A handful of his pieces, which resemble large, elongated birds’ nests that are made to fit each creek individually, were on display Thursday at the David Brower Center, a nonprofit in Downtown Berkeley that aims to inspire environmental and social action.

“He’s one of the preeminent eco-artists, and what we love about this work is that … he’s using these forms for watershed and creek restoration,” said Amy Tobin, executive director of the center. “This work that’s really lovely to look at and then has this utilitarian purpose is really perfect.”

Since his elegant structures are intended to interact with nature and work best outside the gallery, the show, Methods and Materials: Ecological Art in Practice focused on the building blocks of his pieces. However, a list of his materials – willow branches, dogwood cuttings, sycamore and oak roots, burlap, recycled coconut fibers – sounds little like a typical artist’s palette.

But McCormick is not a typical artist. Using riparian materials, which originate around or near the banks of a river, allows his work to biodegrade and become integrated into the local ecology, he said.

“This idea moves away from an anthropocentric view of nature,” he said. “Nature is not a resource anymore; we need to think of it as a partner.”

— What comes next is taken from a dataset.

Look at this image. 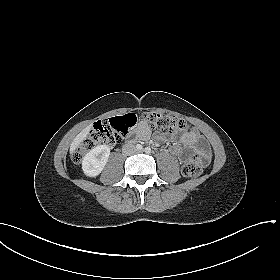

McCormick’s work – which he calls watershed sculptures – could easily be considered a part of the Earthworks genre, a movement in which artists carve into the earth. However, McCormick said he was inspired by the political and social climate of the 1970s and watching the federal government try to save a scarred environment with the foundation of the U.S. Environmental Protection Agency, the Clean Water Act of 1977 and the Endangered Species Act of 1973.

“Growing up in the Bay Area, I felt some kind of responsibility,” he said. “I began to look at ecology and art and design and landscape and just kind of figured out how to do it.”

Through his relationship with the National Park Service, McCormick collaborates with hydrologists to choose the correct locations for his sculptures to take root. Usually, the sites are grounds for steelhead trout and coho salmon. He attempts to restore the quality of watersheds, areas of land where all the water has been drained.

“Every state I’ve worked in, there are big water issues,” he said. “We’ve paved too much, and everybody knows it.”

The increased urbanization that encroaches upon once-rural land pushes more water into the creeks, overflowing and eroding the banks, thereby polluting the water, he said. His sculptures act as silt traps, filtering the water, which prevents sediment from suffocating fish eggs.

“We all live on a watershed. Think of your citizenship as a ‘watership:’ as an ecological boundary and not as a political boundary,” he said. “If we have a healthy watershed … it makes for the issue of water as a commodity to be less contentious because you have water.”

The idea of establishing a symbiotic relationship with nature – being a part of it without harming it – is slowly gaining momentum, according to McCormick.

“There’s definitely a paradigm shift, and it’s very evident,” he said. “I just play my role as an artist.”

And he’s been playing his part successfully – over the years, McCormick has effected change, relying on the interplay of nature’s processes and his own innovative works.

“Growing up, I was always told that we have great natural resources in this country, but we don’t anymore – they’re damaged,” he said. “We need to partner with and have a relationship with it, so it can serve us too as we serve it.”